La solution hydroalcoolique est clouée au mur. Les murs sont tapissés de solutions hydroalcooliques. Quand on marche il y a une succession monotone d’objets-repères. La série est : photocopieuse, machine à café, extincteur, borne de pointage, ascenseur, solution hydroalcoolique, toilettes, ascenseur, photocopieuse, borne, casier, extincteur, solution, hydro, alcoolique, etc. Les solutions ont leur niveau qui ne baisse plus. Elles sont figées, fossiles de l'hiver. La Pandémie est passée comme un rêve, on se demande, incrédule, si on n’a pas inventé cette histoire où il faut se laver les mains souvent et tousser dans sa manche. Dans vingt ans, on se déguisera en maintenant, on agitera dans les soirées-nostalgies des solutions hydroalcooliques.

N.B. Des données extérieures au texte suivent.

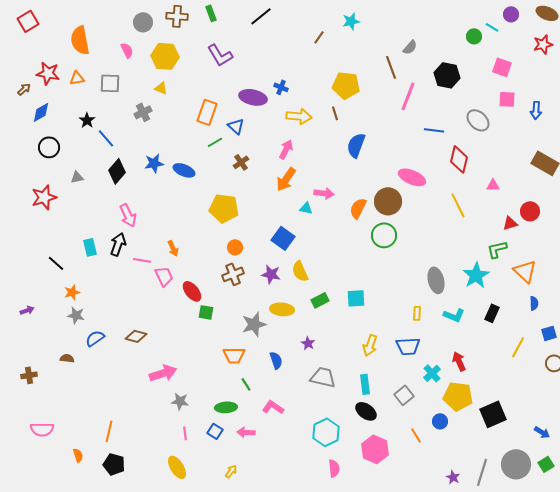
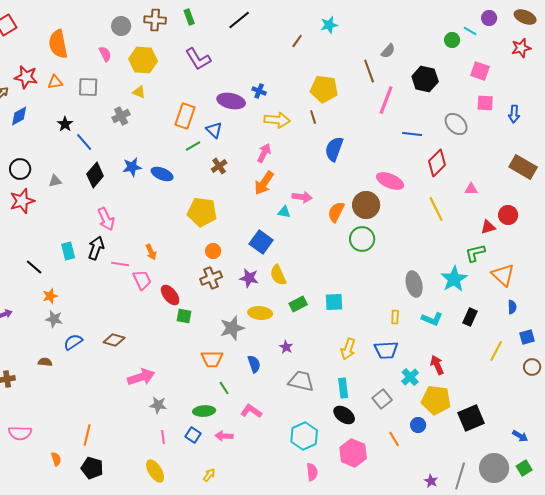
black circle: (49, 147) -> (20, 169), moved
red diamond: (459, 159) -> (437, 163), turned 32

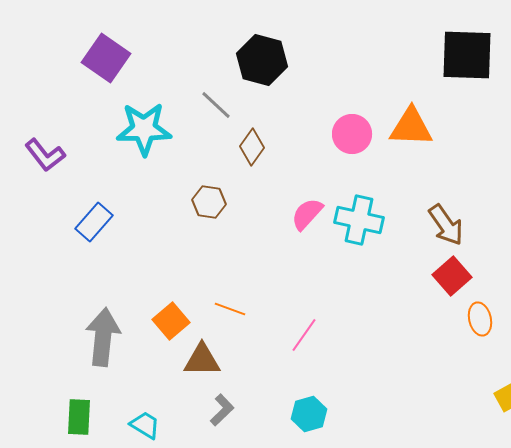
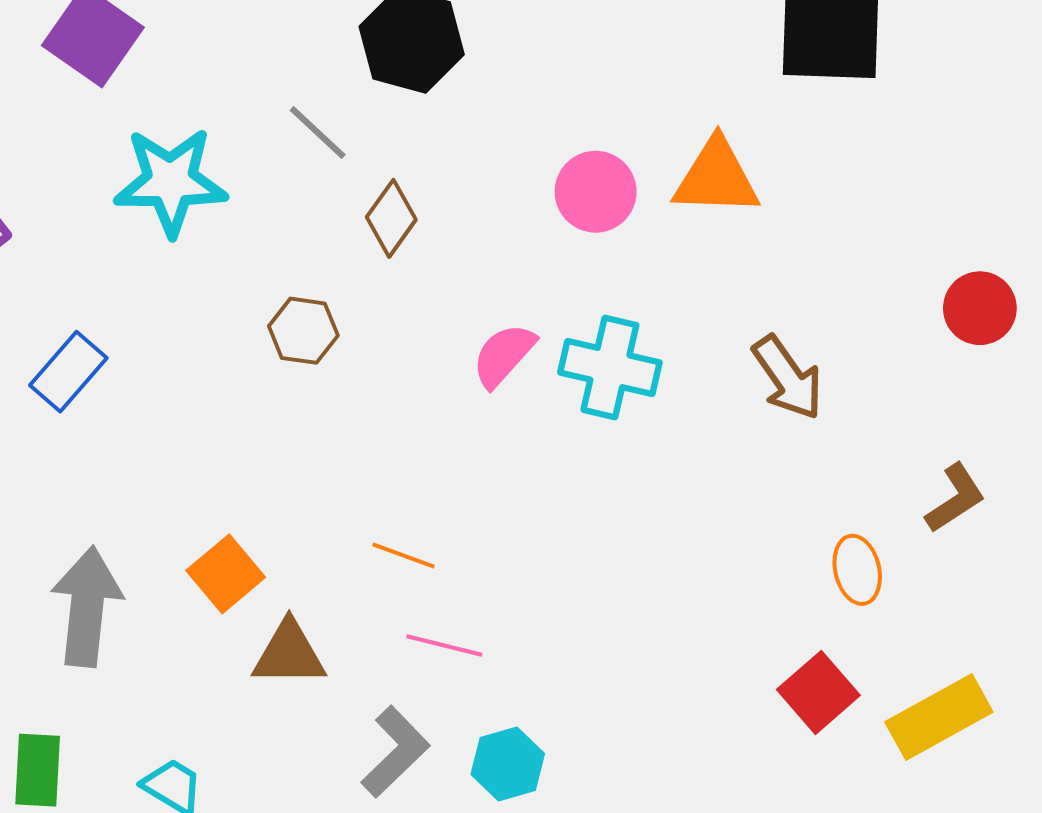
red square: (452, 276) -> (818, 692), moved
orange line: (230, 309) -> (404, 556), moved
pink line: (304, 335) -> (444, 645), moved, turned 69
gray L-shape: (222, 410) -> (395, 752), moved, size x1.4

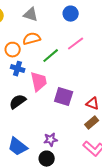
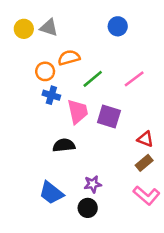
gray triangle: (31, 15) -> (49, 28), moved
pink line: (76, 44) -> (134, 79), moved
purple square: (64, 97) -> (109, 116), moved
black semicircle: (18, 102) -> (64, 145), moved, turned 30

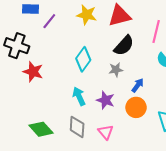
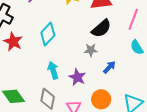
cyan diamond: (83, 59) -> (48, 34), moved
orange circle: (136, 107) -> (101, 99), moved

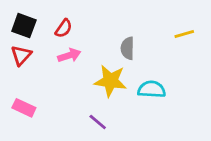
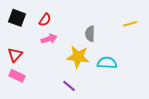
red triangle: (21, 55) -> (15, 55), moved

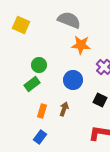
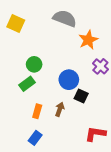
orange star: (81, 45) -> (88, 40), moved, turned -30
black square: (100, 100) -> (81, 96), moved

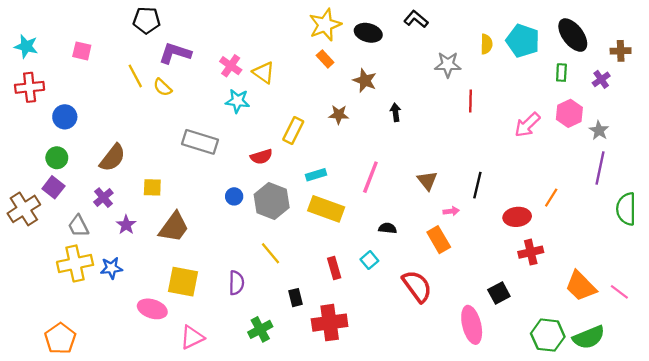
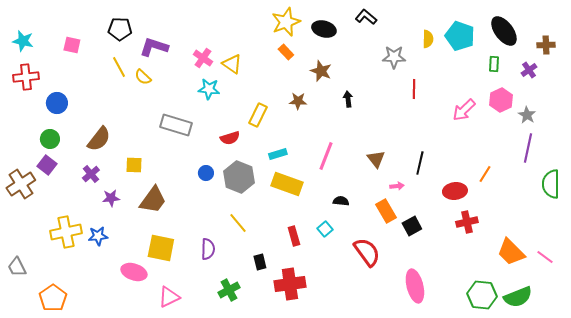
black pentagon: (147, 20) -> (120, 29), moved
purple star: (126, 225) -> (111, 198), turned 30
gray trapezoid: (78, 226) -> (17, 267), moved
black square: (499, 293) -> (412, 226), moved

Je me demande si on va les enlever. Si quelqu'un va prendre cette décision forte : bon maintenant on va les enlever, les solutions hydroalcooliques. Les laisser est peut-être une mesure raisonnable. On a fait l'effort de les mettre (des gens avec des perceuses), on ne va pas ajouter à cela l'effort de les enlever. Les solutions hydroalcooliques vont lentement constituer une strate supplémentaire s'ajoutant au sédiment sibyllin du monde. Elles vont rester au mur, le liquide visqueux, les bulles d'air immobiles, objects désactivés.
Cette désactivation est une sorte de déni, d'oubli ; on fait semblant de les ignorer, cela pourrait nous déconcentrer sinon, faire surgir une puissance grotesque des murs, comme des esprits bouffons. Quand on passe dans les couloirs, avec cet objet désactivé bien en évidence, on se prend à imaginer les autres objets soudainement contaminés par cette désactivation galopante. Pourquoi pas eux ? Pourquoi pas les autres ? Quelle différence ? La photocopieuse, la borne, le casier, l'affiche sans âge, le règlement intérieur. Tous figés. Abscons. Et puis la porte, les interrupteurs, les lumières. Tout accroché aux mur, y compris les murs eux-mêmes, tout se désactive, on se demande si cela aussi, cela n'est pas un rêve d'hiver. Une histoire dont l'origine est devenue floue, un mythe, un conte, une légende, un bruit ; on regarde incrédule ce tout qui, au printemps de la vie, semble une rumeur.